*Dataset extract*:

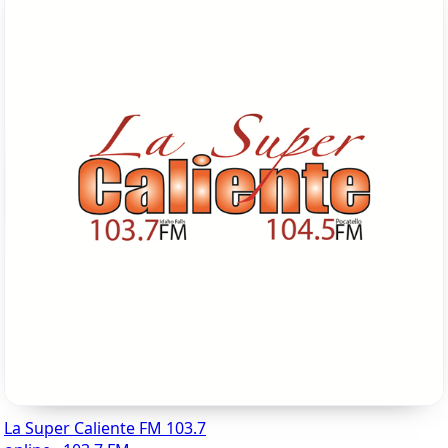
La Super Caliente FM 103.7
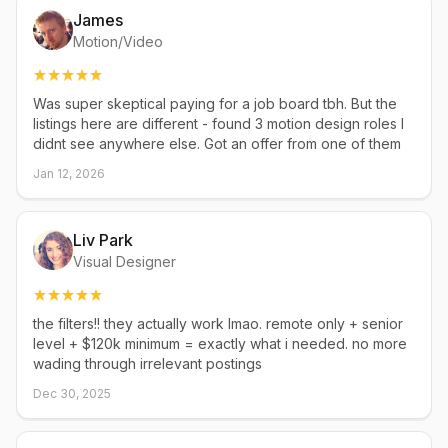
James
Motion/Video
Was super skeptical paying for a job board tbh. But the
listings here are different - found 3 motion design roles I
didnt see anywhere else. Got an offer from one of them
Jan 12, 2026
Liv Park
Visual Designer
the filters!! they actually work lmao. remote only + senior
level + $120k minimum = exactly what i needed. no more
wading through irrelevant postings
Dec 30, 2025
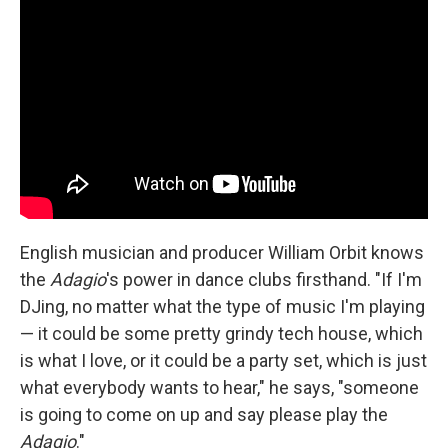
English musician and producer William Orbit knows
the
Adagio
's power in dance clubs firsthand. "If I'm
DJing, no matter what the type of music I'm playing
— it could be some pretty grindy tech house, which
is what I love, or it could be a party set, which is just
what everybody wants to hear," he says, "someone
is going to come on up and say please play the
Adagio
."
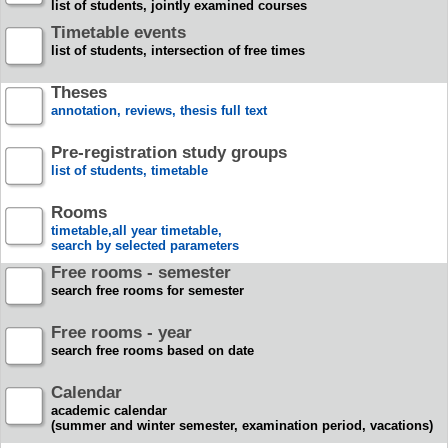
list of students, jointly examined courses
Timetable events
list of students, intersection of free times
Theses
annotation, reviews, thesis full text
Pre-registration study groups
list of students, timetable
Rooms
timetable,all year timetable,
search by selected parameters
Free rooms - semester
search free rooms for semester
Free rooms - year
search free rooms based on date
Calendar
academic calendar
(summer and winter semester, examination period, vacations)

*Work task*: Retype the entries above exactly, starting at their first line and ending with the line that holds "the filters!! they"; pictures stay out.

*Exercise answer*:
La Super Caliente FM 103.7
James
Motion/Video
Was super skeptical paying for a job board tbh. But the
listings here are different - found 3 motion design roles I
didnt see anywhere else. Got an offer from one of them
Jan 12, 2026
Liv Park
Visual Designer
the filters!! they actually work lmao. remote only + senior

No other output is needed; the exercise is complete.